_TASK ITEM_
Your answer is the line containing "ЛЮБИТЕ ПУТЕШЕСТВОВАТЬ НА" plus every line after it through the end of the records, printed exactly and free of pictures.
[[ EXERCISE DATA, beginning ]]
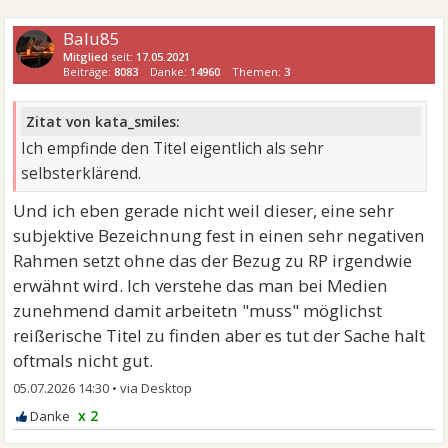
Balu85
Mitglied
seit:
17.05.2021
Beiträge:
8083
Danke:
14960
Themen:
3
Zitat von kata_smiles:
Ich empfinde den Titel eigentlich als sehr
selbsterklärend.
Und ich eben gerade nicht weil dieser, eine sehr
subjektive Bezeichnung fest in einen sehr negativen
Rahmen setzt ohne das der Bezug zu RP irgendwie
erwähnt wird. Ich verstehe das man bei Medien
zunehmend damit arbeitetn "muss" möglichst
reißerische Titel zu finden aber es tut der Sache halt
oftmals nicht gut.
05.07.2026 14:30
•
x 2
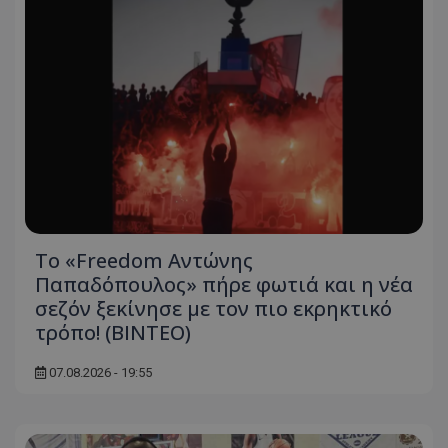
Το «Freedom Αντώνης
Παπαδόπουλος» πήρε φωτιά και η νέα
σεζόν ξεκίνησε με τον πιο εκρηκτικό
τρόπο! (ΒΙΝΤΕΟ)
07.08.2026 - 19:55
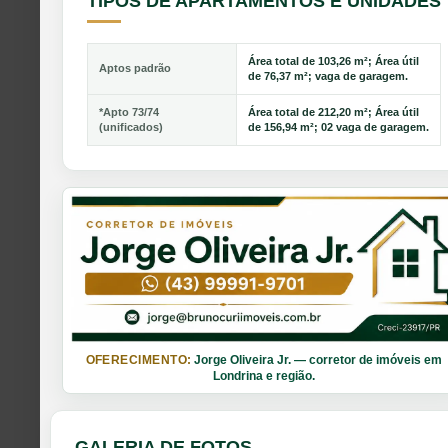
TIPOS DE APARTAMENTOS E UNIDADES
Área total de 103,26 m²; Área útil
Aptos padrão
de 76,37 m²; vaga de garagem.
*Apto 73/74
Área total de 212,20 m²; Área útil
(unificados)
de 156,94 m²; 02 vaga de garagem.
OFERECIMENTO:
Jorge Oliveira Jr. — corretor de imóveis em
Londrina e região.
GALERIA DE FOTOS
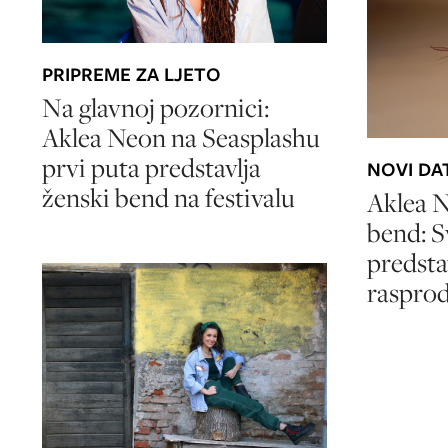
PRIPREME ZA LJETO
Na glavnoj pozornici:
Aklea Neon na Seasplashu
prvi puta predstavlja
NOVI DA
ženski bend na festivalu
Aklea N
bend: S
predsta
raspro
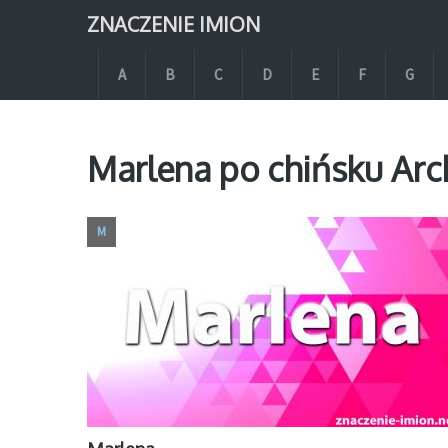
ZNACZENIE IMION
A
B
C
D
E
F
G
Marlena po chińsku Arc
M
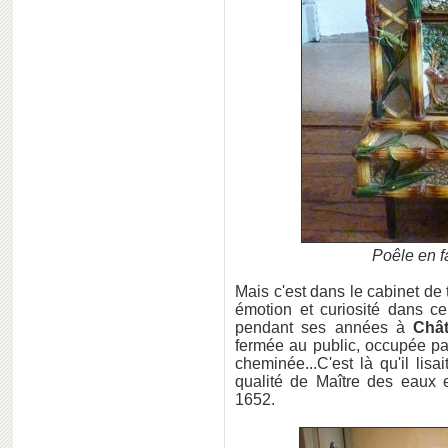
Poêle en 
Mais c'est dans le cabinet de 
émotion et curiosité dans ce
pendant ses années à
Chât
fermée au public, occupée pa
cheminée...C'est là qu'il lisa
qualité de Maître des eaux e
1652.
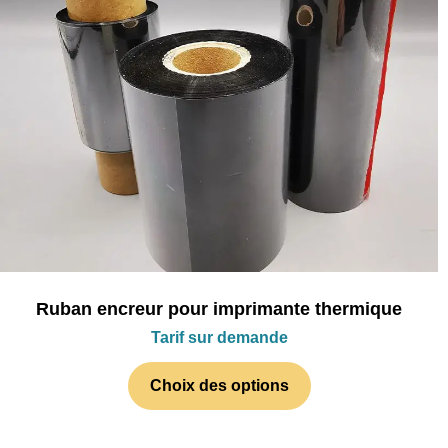
Ruban encreur pour imprimante thermique
Tarif sur demande
Choix des options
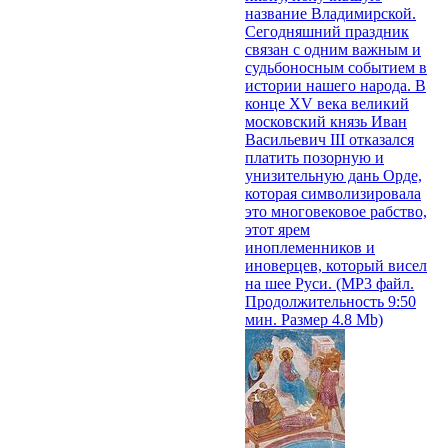
название Владимирской.
Сегодняшний праздник
связан с одним важным и
судьбоносным событием в
истории нашего народа. В
конце XV века великий
московский князь Иван
Васильевич III отказался
платить позорную и
унизительную дань Орде,
которая символизировала
это многовековое рабство,
этот ярем
иноплеменников и
иноверцев, который висел
на шее Руси. (MP3 файл.
Продолжительность 9:50
мин. Размер 4.8 Mb)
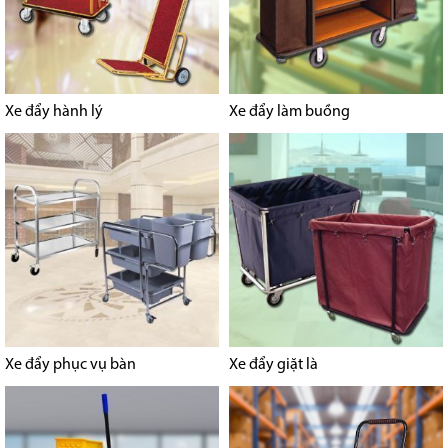
Xe đẩy hành lý
Xe đẩy làm buồng
Xe đẩy phục vụ bàn
Xe đẩy giặt là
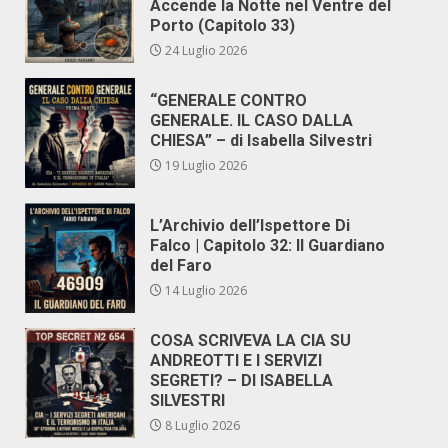
Accende la Notte nel Ventre del
Porto (Capitolo 33)
24 Luglio 2026
“GENERALE CONTRO
GENERALE. IL CASO DALLA
CHIESA” – di Isabella Silvestri
19 Luglio 2026
L’Archivio dell’Ispettore Di
Falco | Capitolo 32: Il Guardiano
del Faro
14 Luglio 2026
COSA SCRIVEVA LA CIA SU
ANDREOTTI E I SERVIZI
SEGRETI? – DI ISABELLA
SILVESTRI
8 Luglio 2026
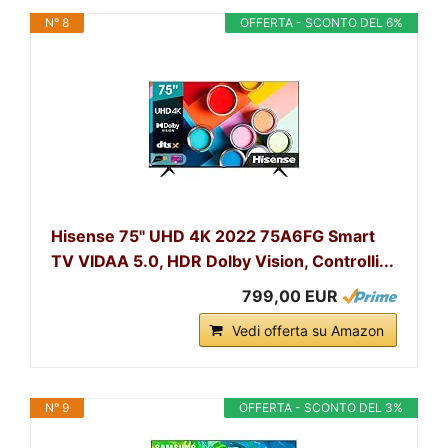
N° 8
OFFERTA - SCONTO DEL 6%
Hisense 75" UHD 4K 2022 75A6FG Smart
TV VIDAA 5.0, HDR Dolby Vision, Controlli...
799,00 EUR
Vedi offerta su Amazon
N° 9
OFFERTA - SCONTO DEL 3%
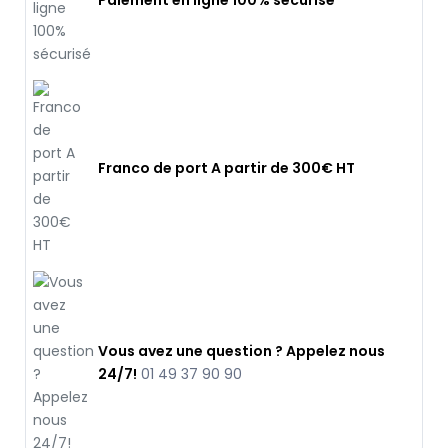
Paiement en ligne 100% sécurisé
Franco de port A partir de 300€ HT
Vous avez une question ? Appelez nous
24/7!
01 49 37 90 90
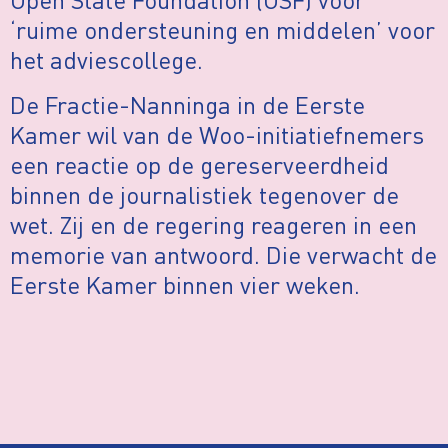
‘ruime ondersteuning en middelen’ voor
het adviescollege.
De Fractie-Nanninga in de Eerste
Kamer wil van de Woo-initiatiefnemers
een reactie op de gereserveerdheid
binnen de journalistiek tegenover de
wet. Zij en de regering reageren in een
memorie van antwoord. Die verwacht de
Eerste Kamer binnen vier weken.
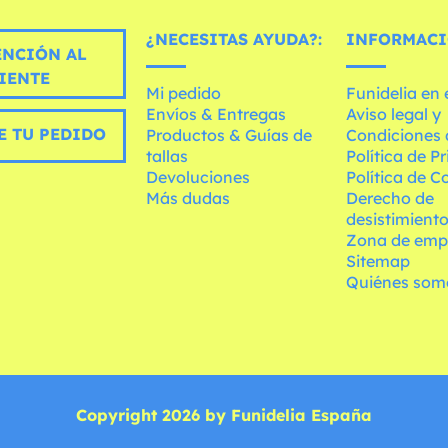
¿NECESITAS AYUDA?:
INFORMACI
ENCIÓN AL
IENTE
Mi pedido
Funidelia en
Envíos & Entregas
Aviso legal y
E TU PEDIDO
Productos & Guías de
Condiciones 
tallas
Política de P
Devoluciones
Política de C
Más dudas
Derecho de
desistimient
Zona de emp
Sitemap
Quiénes som
Copyright 2026 by Funidelia España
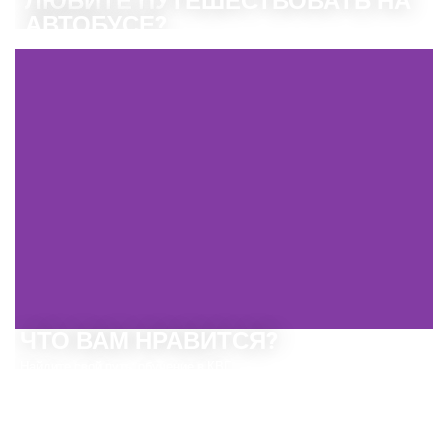
ЛЮБИТЕ ПУТЕШЕСТВОВАТЬ НА
АВТОБУСЕ?
Есть много веских причин, чтобы стать водителем автобуса.
Узнайте!
ИНФОРМИРУЙТЕ СЕЙЧАС
ЧТО ВАМ НРАВИТСЯ?
Найдите свой путь: обучение в КВГ.
УЗНАТЬ БОЛЬШЕ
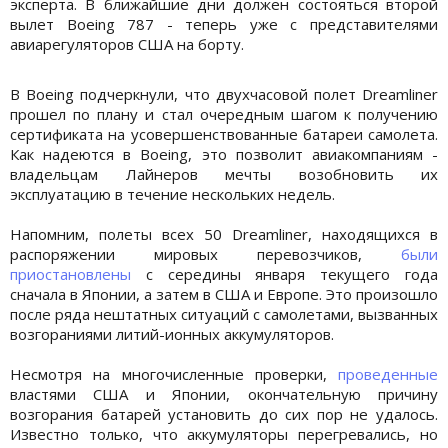
эксперта. В ближайшие дни должен состояться второй
вылет Boeing 787 - теперь уже с представителями
авиарегуляторов США на борту.
В Boeing подчеркнули, что двухчасовой полет Dreamliner
прошел по плану и стал очередным шагом к получению
сертификата на усовершенствованные батареи самолета.
Как надеются в Boeing, это позволит авиакомпаниям -
владельцам Лайнеров мечты возобновить их
эксплуатацию в течение нескольких недель.
Напомним, полеты всех 50 Dreamliner, находящихся в
распоряжении мировых перевозчиков,
были
приостановлены
с середины января текущего года
сначала в Японии, а затем в США и Европе. Это произошло
после ряда нештатных ситуаций с самолетами, вызванных
возгораниями литий-ионных аккумуляторов.
Несмотря на многочисленные проверки,
проведенные
властями США и Японии, окончательную причину
возгорания батарей установить до сих пор не удалось.
Известно только, что аккумуляторы перегревались, но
[[ EXERCISE DATA, end ]]
_SOLUTION BELOW_
ЛЮБИТЕ ПУТЕШЕСТВОВАТЬ НА
АВТОБУСЕ?
Есть много веских причин, чтобы стать водителем автобуса.
Узнайте!
ИНФОРМИРУЙТЕ СЕЙЧАС
ЧТО ВАМ НРАВИТСЯ?
Найдите свой путь: обучение в КВГ.
УЗНАТЬ БОЛЬШЕ
эксперта. В ближайшие дни должен состояться второй
вылет Boeing 787 - теперь уже с представителями
авиарегуляторов США на борту.
В Boeing подчеркнули, что двухчасовой полет Dreamliner
прошел по плану и стал очередным шагом к получению
сертификата на усовершенствованные батареи самолета.
Как надеются в Boeing, это позволит авиакомпаниям -
владельцам Лайнеров мечты возобновить их
эксплуатацию в течение нескольких недель.
Напомним, полеты всех 50 Dreamliner, находящихся в
распоряжении мировых перевозчиков,
были
приостановлены
с середины января текущего года
сначала в Японии, а затем в США и Европе. Это произошло
после ряда нештатных ситуаций с самолетами, вызванных
возгораниями литий-ионных аккумуляторов.
Несмотря на многочисленные проверки,
проведенные
властями США и Японии, окончательную причину
возгорания батарей установить до сих пор не удалось.
Известно только, что аккумуляторы перегревались, но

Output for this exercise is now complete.